Representatives for WEPOWER, a St. Louis-based non-profit organization, will use the meeting to unveil a two-pronged plan to attack problems with access to childcare in the city.
It’s proposing a $100 million endowment that would generate $5 million annually to go toward increasing the number of physical seats available for early childhood education from ages 0-5, and boosting wages for those teachers.
In addition, it supports legislation to put a half-cent sales tax on the spring ballot in 2025 that if passed, would provide $22 million annually that would be used to subsidize early childhood tuition.
“Because early childhood is so grossly under-funded, because there is no funding model, we have to create multiple new revenue streams and there is no silver bullet,” Charlie Cooksey, WEPOWER’s CEO told Spectrum News in a Monday interview.
Cooksey said it’s clear both streams are necessary and that an endowment, with a 5% annual return, wouldn’t be enough to fund the tuition subsidy.

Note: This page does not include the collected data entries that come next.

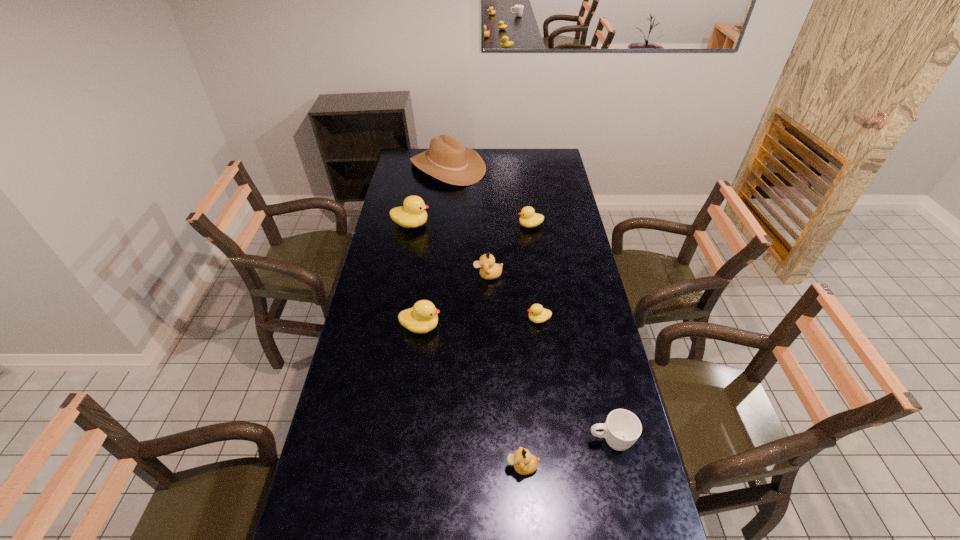 Find the location of `brown cowboy hat`. brown cowboy hat is located at coordinates (447, 159).

In order to click on cowboy hat in this screenshot , I will do `click(447, 159)`.

Identify the location of the biggest yellow duckling. (412, 214).

You are a GUI agent. You are given a task and a screenshot of the screen. Output one action in this format:
    pyautogui.click(x=<x>, y=<y>)
    Task: Click on the third smallest yellow duckling
    This screenshot has width=960, height=540.
    Given the screenshot: What is the action you would take?
    pyautogui.click(x=422, y=317)

The height and width of the screenshot is (540, 960). What are the coordinates of `the third farthest duckling` in the screenshot? It's located at (489, 270).

Where is `the bigger tan duckling`? This screenshot has width=960, height=540. the bigger tan duckling is located at coordinates pyautogui.click(x=489, y=270).

Identify the location of the second smallest yellow duckling. Image resolution: width=960 pixels, height=540 pixels. (530, 219).

The image size is (960, 540). I want to click on cup, so click(x=622, y=428).

Locate an element on the screen. The height and width of the screenshot is (540, 960). the nearer tan duckling is located at coordinates pos(524,463).

Identify the location of the smaller tan duckling. The height and width of the screenshot is (540, 960). (524, 463). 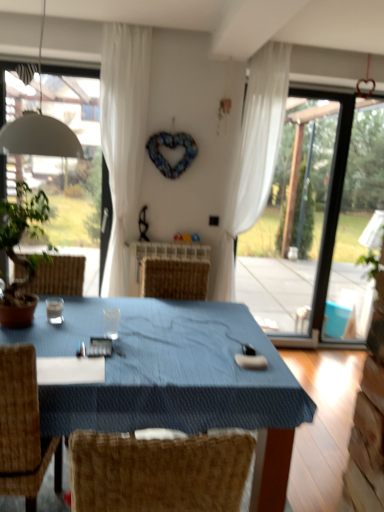 Question: Is white sheer curtain at upper center, the first curtain positioned from the right, inside the boundaries of transparent glass coffee cup at center, or outside?

Choices:
 (A) inside
 (B) outside

Answer: (B)

Question: From the image's perspective, is white sheer curtain at upper center, the 2th curtain from the left, positioned above or below transparent glass coffee cup at center?

Choices:
 (A) above
 (B) below

Answer: (A)

Question: Which object is the farthest from the white matte lampshade at upper left?

Choices:
 (A) blue fabric table at center
 (B) white sheer curtain at upper center, the first curtain positioned from the right
 (C) woven wood chair at lower left
 (D) green leafy plant at left
 (E) white sheer curtain at center, which appears as the 1th curtain when viewed from the left

Answer: (B)

Question: Estimate the real-world distances between objects in this image. Which object is closer to the white sheer curtain at upper center, the 2th curtain from the left?

Choices:
 (A) transparent glass coffee cup at center
 (B) green leafy plant at left
 (C) white sheer curtain at center, the second curtain in the right-to-left sequence
 (D) blue fabric table at center
 (E) white matte lampshade at upper left

Answer: (C) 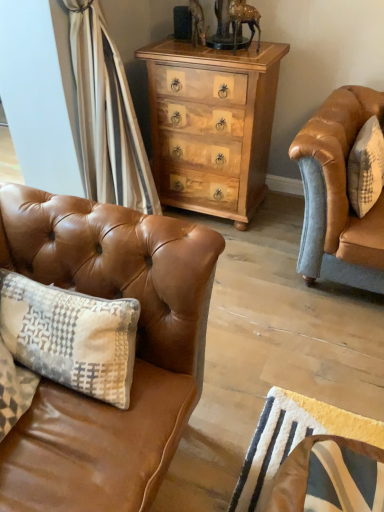 At what (x,y) coordinates should I click in order to perform the action: click on vacant area that is in front of light brown wood chest of drawers at center. Please return your answer as a coordinate pair (x, y). Looking at the image, I should click on (253, 255). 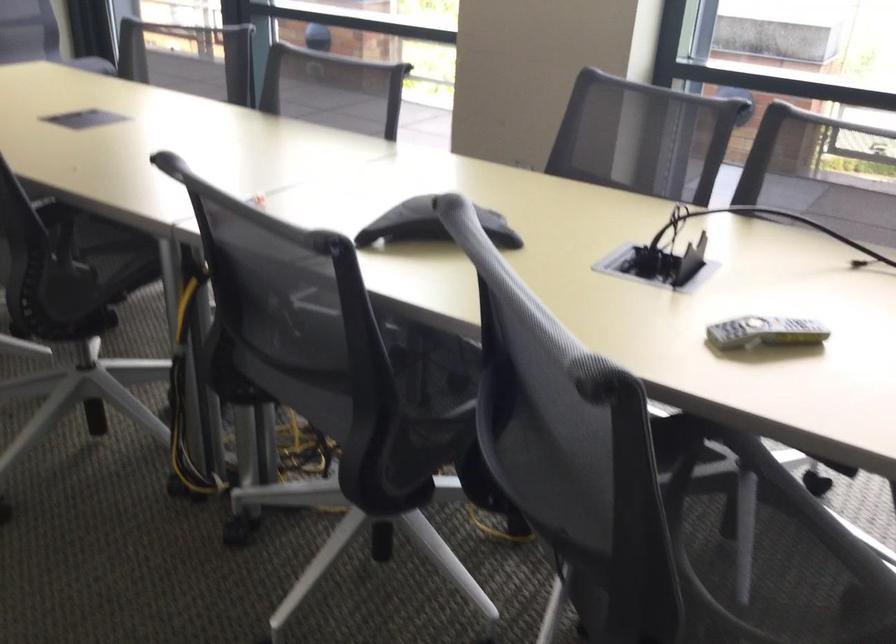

“That wouldn’t lead to game changing impact so that’s the reason we’re calling on the Rams money to go towards facilities improvement and scale and workforce," she said.
"The math we’ve done, it can lead to some really awesome impact so in just the first five years we could redevelop or increase the capacity of about 35% of the centers across the city … We could support about 800 teachers per year and about 5,000 children per year through the workforce solution."
The push on this front comes as some aldermen have already endorsed a Greater St. Louis Inc. proposal that would use more than $230 million of the settlement on downtown infrastructure and to reinvest in parts of north and southeast St. Louis.
A bill introduced earlier this month with the support of four members of the board, including Alderwoman Cara Spencer, a 2025 candidate for mayor, caught board leadership and Mayor Tishaura Jones off guard.
Cooksey said she knows some in the city will try to pit the early childhood education plan against the GSL-backed infrastructure and investments but is ready to defend it.
“We intentionally didn’t call for almost all the money to go towards this because we wanted to respect that our city government has tough decisions to make and one of those tough decisions should be early childhood but not only early childhood,” she said.
“If they choose to invest in GSL’s proposal, we get it, but I think it would honestly be insane for that much money to go to that single proposal.”
A bill introduced earlier this month to lay out the GSL proposal that has support of four members of the board, including Alderwoman Cara Spencer, a 2025 candidate for mayor, caught board leadership and Mayor Tishaura Jones off guard. It’s resulted in days of back and forth statements from Jones, Board President Megan Green and GSL representatives.
"We truly did not believe legislative efforts to advance a policy priority that has been discussed publicly and privately for over a year – and about which we testified extensively just last month – would come as a surprise,” Greater St. Louis CEO Jason Hall wrote to Green Monday.
Neither Green or Greater St. Louis reacted directly to the early childhood education proposals Monday. In a statement, a spokesperson for Mayor Tishaura Jones said her office is working with Green on another bill related to Rams settlement funds that would be presented next month.
There is no deadline to spend money from the settlement.